Desktop Gui

WarnAudited by ClawScan on May 10, 2026.

Overview

This is a coherent desktop automation skill, but it can upload full-screen screenshots to a remote AI service and execute that service’s click instructions on your real desktop without clear per-action approval.

Install only if you are comfortable with powerful desktop-wide automation. Use it first in a VM or test account, keep failsafe and pauses enabled, avoid sensitive screens, verify the model endpoint, require confirmation before actions, and do not send screenshots or API tokens over untrusted HTTP connections.

Findings (4)

Artifact-based informational review of SKILL.md, metadata, install specs, static scan signals, and capability signals.
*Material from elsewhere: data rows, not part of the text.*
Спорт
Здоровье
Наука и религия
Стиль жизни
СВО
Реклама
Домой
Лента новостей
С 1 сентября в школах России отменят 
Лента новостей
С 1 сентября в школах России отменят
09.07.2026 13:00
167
ClawScan does not execute the skill or run runtime probes.

What this means

A mistaken or manipulated model response could click, type, submit forms, close windows, or change real account/business data in whatever application is visible.

Why it was flagged

The skill instructs the agent to execute model-produced GUI actions with xdotool on the live desktop.

Skill content
截图 (scrot) → Qwen3.5-27b 分析 → 返回坐标/操作 → xdotool 执行 ... if data['action'] == 'click': ... subprocess.run(['xdotool', 'click', '1'])
Recommendation

Use only in a VM or isolated desktop, restrict automation to a chosen window/app, and require explicit user confirmation before clicks, typing, submissions, or window-closing actions.

What this means

Anything visible on the desktop, including private messages, documents, secrets, or account pages, could be sent to that model service.

Why it was flagged

The visual mode captures a full screenshot, base64-encodes it, and sends it to a model endpoint over HTTP with no stated data minimization, retention, or trust boundary.

Skill content
subprocess.run(['scrot', '/tmp/screen.png']) ... requests.post("http://10.6.207.56:8000/v1/chat/completions", ... "image_url": {"url": f"data:image/png;base64,{img_b64}"})
Recommendation

Do not use this mode on sensitive screens unless you fully trust the endpoint; prefer HTTPS, crop screenshots to the minimum region, and add explicit user approval before each upload.

What this means

A model API token may be mishandled or exposed on the network, and users may not realize a credential is needed for the recommended mode.

Why it was flagged

The example uses a bearer credential for the model endpoint, and it is shown being sent to an HTTP URL while the registry declares no required credential or environment variable.

Skill content
requests.post("http://10.6.207.56:8000/v1/chat/completions", headers={"Authorization": "Bearer VLLM_API_KEY"}, ...)
Recommendation

Declare the required credential clearly, store it in a scoped environment variable or secret manager, use HTTPS or a trusted local endpoint, and avoid sending bearer tokens over plain HTTP.

What this means

Installing these dependencies changes the local system and trusts upstream package sources.

Why it was flagged

The setup relies on live package repositories and privileged system package installation; this is purpose-aligned for GUI automation but still affects the local environment.

Skill content
pip3 install pyautogui pygetwindow pymsgbox opencv-python-headless pillow pytesseract ... sudo apt-get install -y xdotool scrot tesseract-ocr ...
Recommendation

Install from trusted repositories, consider pinning Python package versions, and review the packages before using the skill on an important workstation.